Portions of Config have been moved to ViewConfig

You can now set a number of config options on a per-View basis (instead of setting these values globally). You do this by passing a new ViewConfig struct to Renderer::CreateView().

For example, if you're using the low-level Renderer API, you can now have each View use the CPU or GPU renderer via the new is_accelerated option in ViewConfig.

///
/// When enabled, the View will be rendered to an offscreen GPU texture
/// using the GPU driver set in Platform::set_gpu_driver. You can fetch
/// details for the texture via View::render_target.
///
/// When disabled (the default), the View will be rendered to an offscreen
/// pixel buffer. This pixel buffer can optionally be provided by the user--
/// for more info see <Ultralight/platform/Surface.h> and View::surface.
///
bool is_accelerated = false;

You can also now set a separate device scale (DPI scale) for each View via initial_device_scale:

double initial_device_scale = 1.0;

This device scale can be changed during runtime via View::set_device_scale().

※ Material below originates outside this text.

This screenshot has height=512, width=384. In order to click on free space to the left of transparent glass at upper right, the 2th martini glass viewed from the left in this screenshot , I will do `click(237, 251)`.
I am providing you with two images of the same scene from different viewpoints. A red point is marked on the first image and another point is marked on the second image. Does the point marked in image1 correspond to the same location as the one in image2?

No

CPU and GPU Renderers Now Use the Same Compositing Pipeline

The CPU and GPU renderers previously used separate compositing/blending math and font compositing routines which caused subtle differences in the visual output (especially when alpha-blending certain transparent PNGs and CSS opacity layers).

The pipelines have now been rewritten to blend in sRGB space which better matches what Chrome and Firefox are doing in their renderers.

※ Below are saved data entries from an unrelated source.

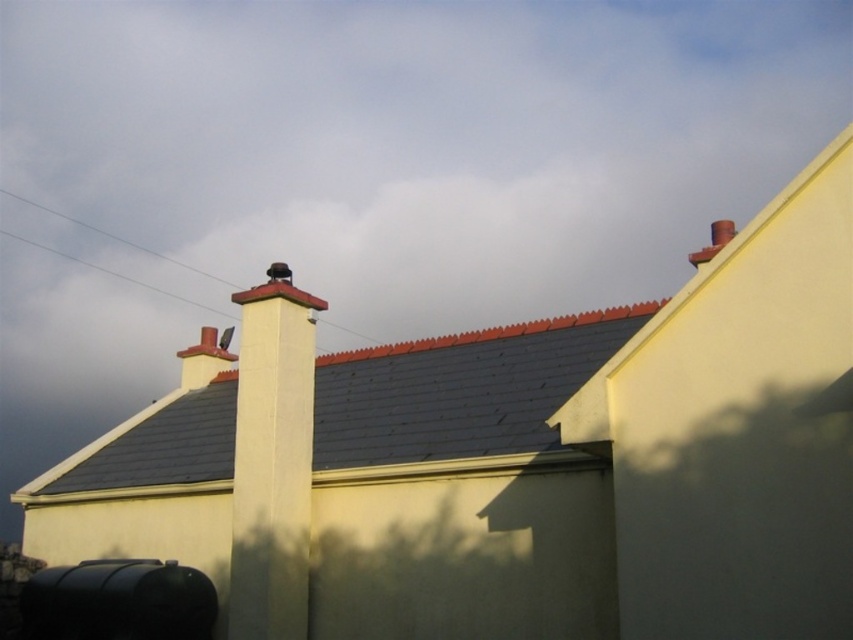 Question: Does gray slate roof at center appear on the left side of white smooth chimney at center?

Choices:
 (A) yes
 (B) no

Answer: (B)

Question: Which of the following is the closest to the observer?

Choices:
 (A) (601, 344)
 (B) (309, 513)

Answer: (B)

Question: Which point is closer to the camera taking this photo?

Choices:
 (A) (242, 404)
 (B) (381, 422)

Answer: (A)

Question: Where is gray slate roof at center located in relation to white smooth chimney at center in the image?

Choices:
 (A) left
 (B) right

Answer: (B)

Question: Which point is closer to the camera?

Choices:
 (A) white smooth chimney at center
 (B) gray slate roof at center

Answer: (B)

Question: Is gray slate roof at center smaller than white smooth chimney at center?

Choices:
 (A) no
 (B) yes

Answer: (A) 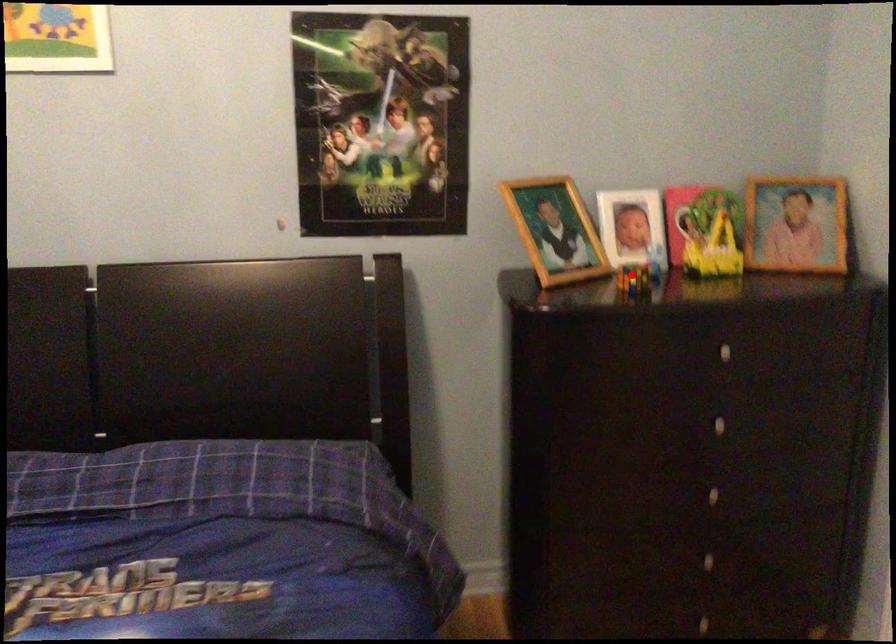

Furthermore, alpha correction of fonts has been improved to be more robust when rendering against transparent backgrounds (important for compositing text in games).

Multi-Window Support in AppCore

AppCore now allows users to create multiple windows in a single app-- you no longer need to call App::set_window()-- just create a window and it will appear on screen.

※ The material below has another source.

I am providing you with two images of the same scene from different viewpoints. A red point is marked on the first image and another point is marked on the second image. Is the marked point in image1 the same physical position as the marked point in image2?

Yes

You can also now create hidden windows and show them at a later time (important for pre-loading content).

You Must Now Call App::Quit() Manually in AppCore

Previously, apps would automatically call App::Quit() when the window was closed.

Since apps now support multiple windows, it's indetermine which one of these should cause the app to quit.

For that reason, you must now call App::Quit() yourself to exit the run loop. We recommend handling WindowListener::OnClose() and calling this yourself when your "main window" is closed.